** Opening Records shown block **

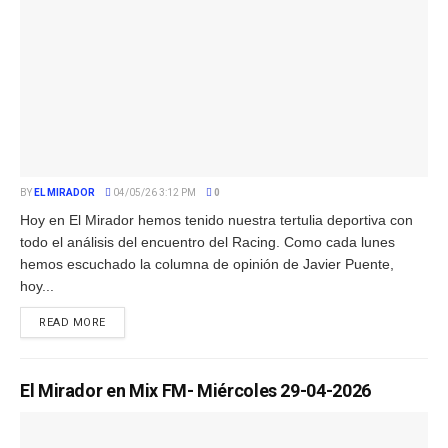
BY
EL MIRADOR
04/05/26 3:12 PM
0
Hoy en El Mirador hemos tenido nuestra tertulia deportiva con
todo el análisis del encuentro del Racing. Como cada lunes
hemos escuchado la columna de opinión de Javier Puente,
hoy...
READ MORE
El Mirador en Mix FM- Miércoles 29-04-2026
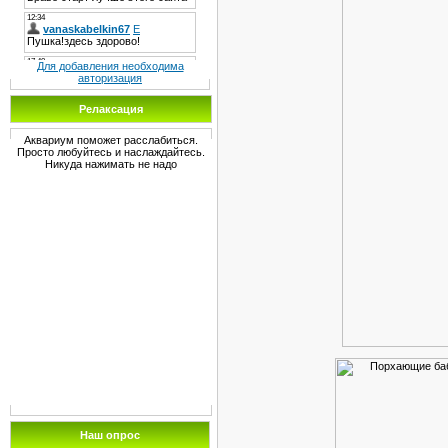
Для добавления необходима
авторизация
Релаксация
Аквариум поможет расслабиться.
Просто любуйтесь и наслаждайтесь.
Никуда нажимать не надо
Наш опрос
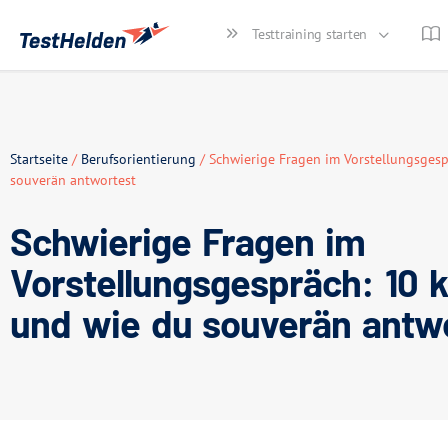
Testtraining starten
Startseite
/
Berufsorientierung
/ Schwierige Fragen im Vorstellungsgesp
souverän antwortest
Schwierige Fragen im
Vorstellungsgespräch: 10 k
und wie du souverän antw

** Closing Records shown block **

◆ To do: Copy each line of the data above that holds "Schwierige".

◆ Answer to the exercise:
/ Schwierige Fragen im Vorstellungsgesp
Schwierige Fragen im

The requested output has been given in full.